**EXERCISE BRIEF:** Any pictures should be dropped; everything else in the records is to be returned exactly.

**INFORMATION:**
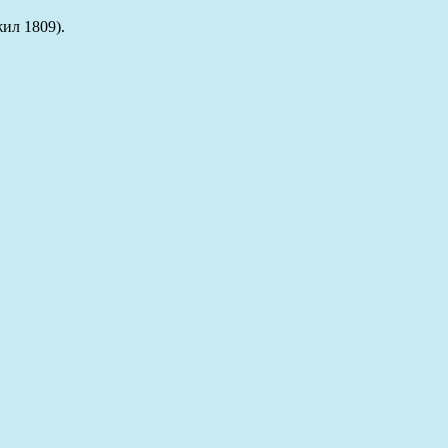
ил 1809).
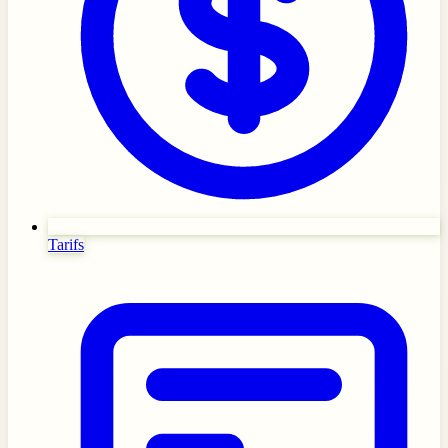
Tarifs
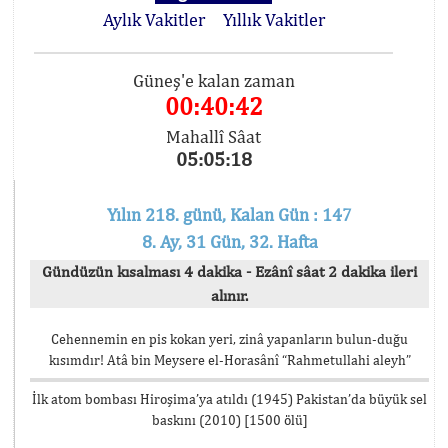
Aylık Vakitler
Yıllık Vakitler
Güneş'e kalan zaman
00:40:41
Mahallî Sâat
05:05:19
Yılın 218. günü, Kalan Gün : 147
8. Ay, 31 Gün, 32. Hafta
Gündüzün kısalması 4 dakika - Ezânî sâat 2 dakika ileri
alınır.
Cehennemin en pis kokan yeri, zinâ yapanların bulun-duğu
kısımdır! Atâ bin Meysere el-Horasânî “Rahmetullahi aleyh”
İlk atom bombası Hiroşima’ya atıldı (1945) Pakistan’da büyük sel
baskını (2010) [1500 ölü]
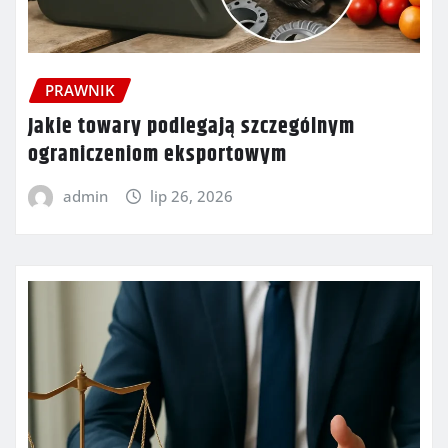
PRAWNIK
Jakie towary podlegają szczególnym
ograniczeniom eksportowym
admin
lip 26, 2026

**EXERCISE ANSWER:**
ил 1809).
Tarifs
Aylık Vakitler
Yıllık Vakitler
Güneş'e kalan zaman
00:40:41
Mahallî Sâat
05:05:19
Yılın 218. günü, Kalan Gün : 147
8. Ay, 31 Gün, 32. Hafta
Gündüzün kısalması 4 dakika - Ezânî sâat 2 dakika ileri
alınır.
Cehennemin en pis kokan yeri, zinâ yapanların bulun-duğu
kısımdır! Atâ bin Meysere el-Horasânî “Rahmetullahi aleyh”
İlk atom bombası Hiroşima’ya atıldı (1945) Pakistan’da büyük sel
baskını (2010) [1500 ölü]
PRAWNIK
Jakie towary podlegają szczególnym
ograniczeniom eksportowym
admin
lip 26, 2026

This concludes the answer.